Evangelie zingen in eigen taal
De oudste zoon van Daniël en Parbati, mijn vader Johannes volgde de onderwijzersopleiding in Paramaribo waar hij in het Soendar Singh Internaat woonde. Daar kwam hij zijn vrouw Soemintra tegen, een meisje uit het kinderhuis Sukh Dhaam. Hij werd op slag verliefd en trouwde met haar. Tijdens zijn werk als onderwijzer, voelde Johannes Rambaran zich geroepen om het evangelie te verkondigen. Na veel vijven en zessen werd hij met zijn gezin – er was inmiddels een dochter geboren – naar Nederland gestuurd om de theologie opleiding te volgen. Het gezin woonde in Zeist bij het bolwerk van de Evangelische Broedergemeente. Johannes Rambaran studeerde samen met veel bekende predikanten uit de EBG, zoals Mingoen, Zeefuik en Hessen. Het Zeister Zendings Genootschap zond hem uit naar India om de talen Urdu en Hindi te studeren, en te leren hoe het evangelie op een Hindostaanse wijze met in achtneming van de cultuur gebracht kon worden. Met zijn gezin – twee dochters inmiddels – vertrok hij met de boot vanuit Marseille naar India. Tijdens zijn opleiding aan de Leonard Theological College in Jabalpur, India verzamelde hij Indiase christelijke liederen. Na het afronden van zijn studie in India, vertrok hij via een stop van drie maanden in Zeist, terug naar Suriname. Daar werd hij in 1969 als eerste Hindostaanse predikant van de EBG geordend in de Grote Stadskerk. De meegebrachte liederen uit India werden opgenomen in het Hindostaanse liedboek van de EBGS. Deze liederen worden nu nog steeds gebruikt.

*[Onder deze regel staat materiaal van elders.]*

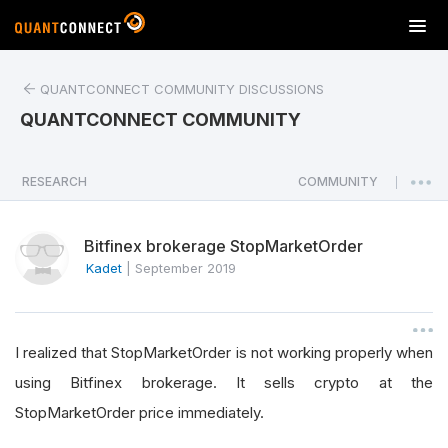
T
o
g
QUANTCONNECT COMMUNITY DISCUSSIONS
g
l
QUANTCONNECT COMMUNITY
e
n
a
RESEARCH
COMMUNITY
|
v
i
Bitfinex brokerage StopMarketOrder
g
a
Kadet
|
September 2019
t
i
o
I realized that StopMarketOrder is not working properly when
n
using Bitfinex brokerage. It sells crypto at the
StopMarketOrder price immediately.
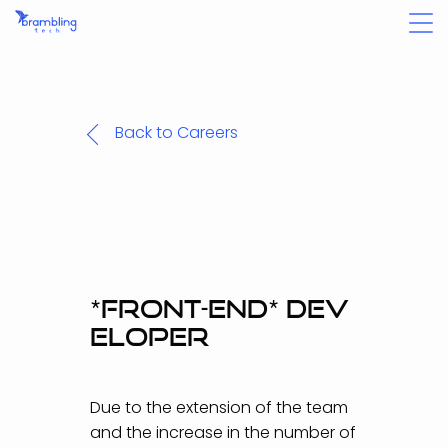
Back to Careers
*
F
R
O
N
T
-
E
N
D
*
D
E
V
E
L
O
P
E
R
Due to the extension of the team
and the increase in the number of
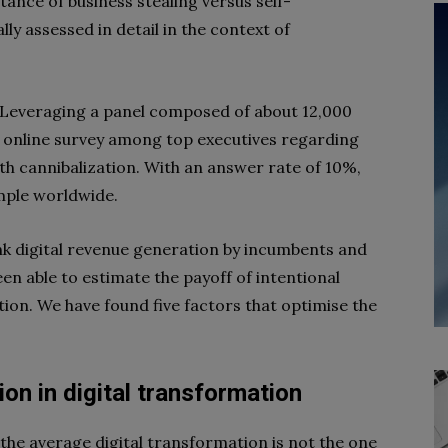
tance of business stealing versus self-
ly assessed in detail in the context of
. Leveraging a panel composed of about 12,000
online survey among top executives regarding
ith cannibalization. With an answer rate of 10%,
mple worldwide.
nk digital revenue generation by incumbents and
n able to estimate the payoff of intentional
ation. We have found five factors that optimise the
ion
in digital transformation
the average digital transformation is not the one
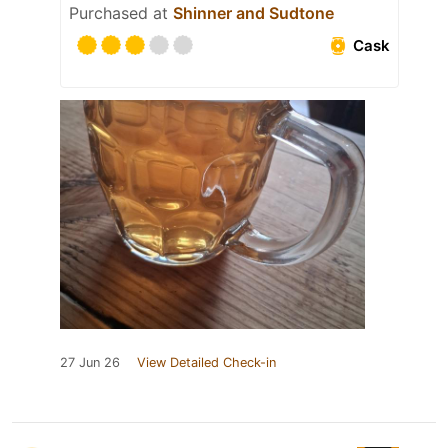
Purchased at
Shinner and Sudtone
Cask
27 Jun 26
View Detailed Check-in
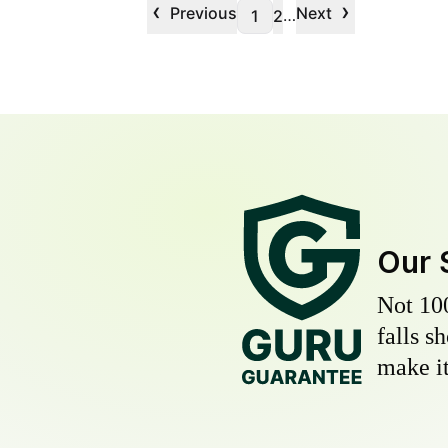
‹
›
Previous
Next
…
1
2
Our 
Not 10
falls s
make it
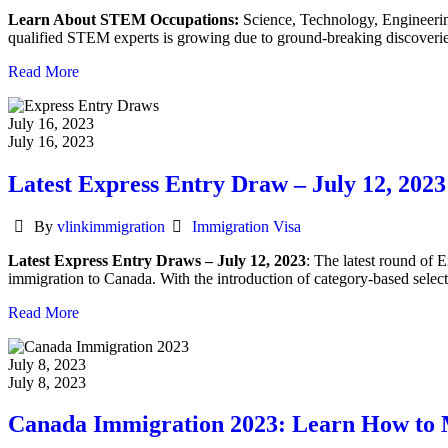
Learn About STEM Occupations:
Science, Technology, Engineering
qualified STEM experts is growing due to ground-breaking discoveries
Read More
July 16, 2023
July 16, 2023
Latest Express Entry Draw – July 12, 2023
Author
Categories
By
vlinkimmigration
Immigration Visa
Latest Express Entry Draws – July 12, 2023
: The latest round of 
immigration to Canada. With the introduction of category-based selecti
Read More
July 8, 2023
July 8, 2023
Canada Immigration 2023: Learn How to 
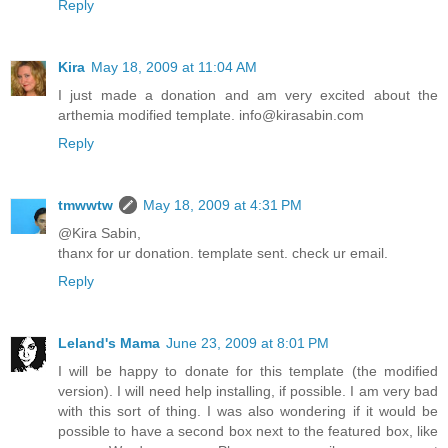
Reply
Kira
May 18, 2009 at 11:04 AM
I just made a donation and am very excited about the
arthemia modified template. info@kirasabin.com
Reply
tmwwtw
May 18, 2009 at 4:31 PM
@Kira Sabin,
thanx for ur donation. template sent. check ur email.
Reply
Leland's Mama
June 23, 2009 at 8:01 PM
I will be happy to donate for this template (the modified
version). I will need help installing, if possible. I am very bad
with this sort of thing. I was also wondering if it would be
possible to have a second box next to the featured box, like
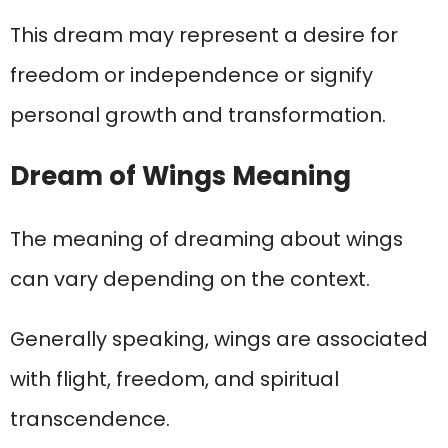
This dream may represent a desire for
freedom or independence or signify
personal growth and transformation.
Dream of Wings Meaning
The meaning of dreaming about wings
can vary depending on the context.
Generally speaking, wings are associated
with flight, freedom, and spiritual
transcendence.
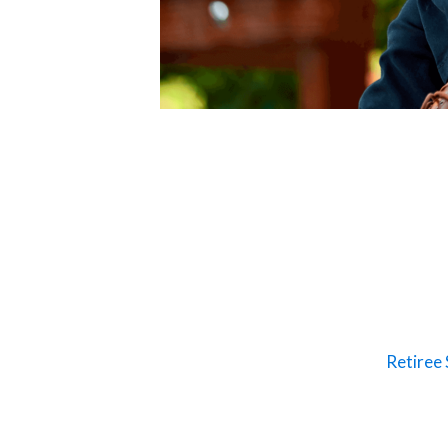
Retiree 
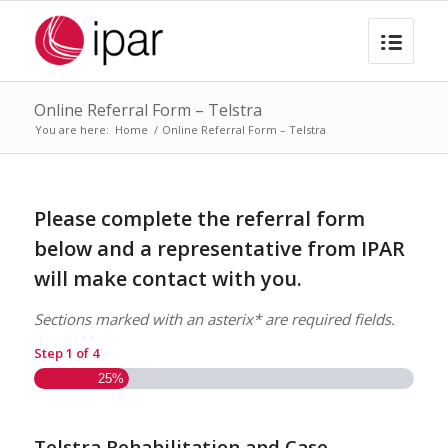
Online Referral Form – Telstra
You are here:
Home
/
Online Referral Form – Telstra
Please complete the referral form
below and a representative from IPAR
will make contact with you.
Sections marked with an asterix* are required fields.
Step
1
of
4
25%
Telstra Rehabilitation and Case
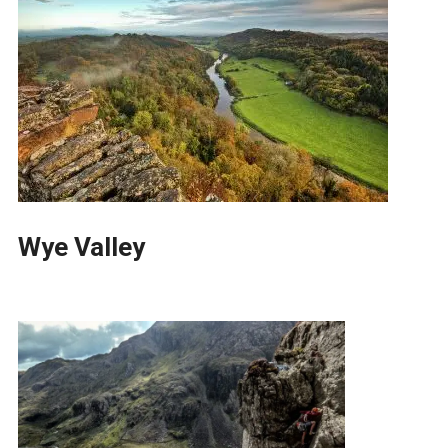
Wye Valley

Het is zo bijzonder dat je het evangelie kan zingen in je eigen taal. Het geeft je zo een diep gevoel in je hart. Het spreekt tot je op een manier die heel emotioneel is. Een andere taal, kan jouw gevoelige snaar niet raken. Ik vergelijk het met een Bollywood film waarbij de liederen in het Hindi worden gezongen en de Hindostaan dieper raakt. Zo doet Hindi gospel dat ook”.